Problem requirements → With pictures excluded, output exactly the lines that run from the first line of the data below through the line containing "стандартный разъем".

►

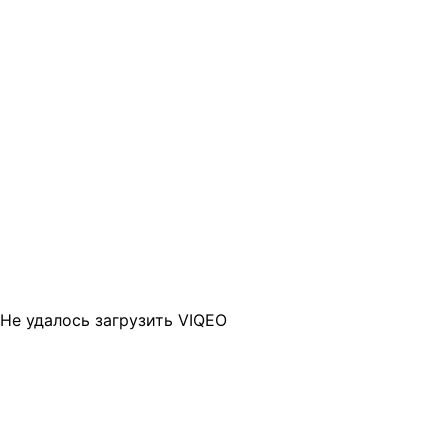
Не удалось загрузить VIQEO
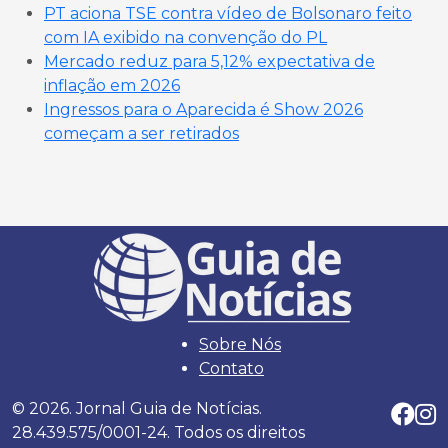
PT aciona TSE contra vídeo de Bolsonaro feito
com IA exibido na convenção do PL
Mercado reduz para 5,12% expectativa de
inflação em 2026
Ingressos para o Aparecida é Show 2026
começam a ser retirados
Sobre Nós
Contato
© 2026. Jornal Guia de Notícias.
28.439.575/0001-24. Todos os direitos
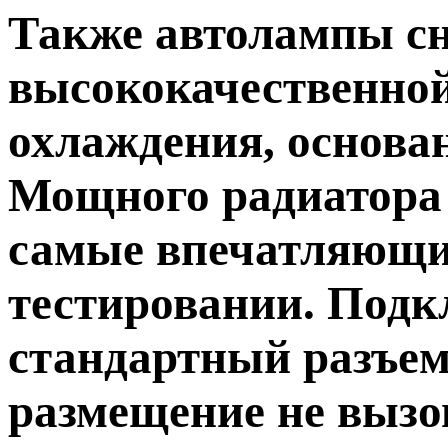
Также автолампы с
высококачественной
охлаждения, основа
Мощного радиатора
самые впечатляющи
тестировании. Подк
стандартный разъем
размещение не вызо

◄

Answer space →
Не удалось загрузить VIQEO
PT aciona TSE contra vídeo de Bolsonaro feito
com IA exibido na convenção do PL
Mercado reduz para 5,12% expectativa de
inflação em 2026
Ingressos para o Aparecida é Show 2026
começam a ser retirados
Sobre Nós
Contato
© 2026. Jornal Guia de Notícias.
28.439.575/0001-24. Todos os direitos
Также автолампы с
высококачественной
охлаждения, основа
Мощного радиатора
самые впечатляющи
тестировании. Подк
стандартный разъем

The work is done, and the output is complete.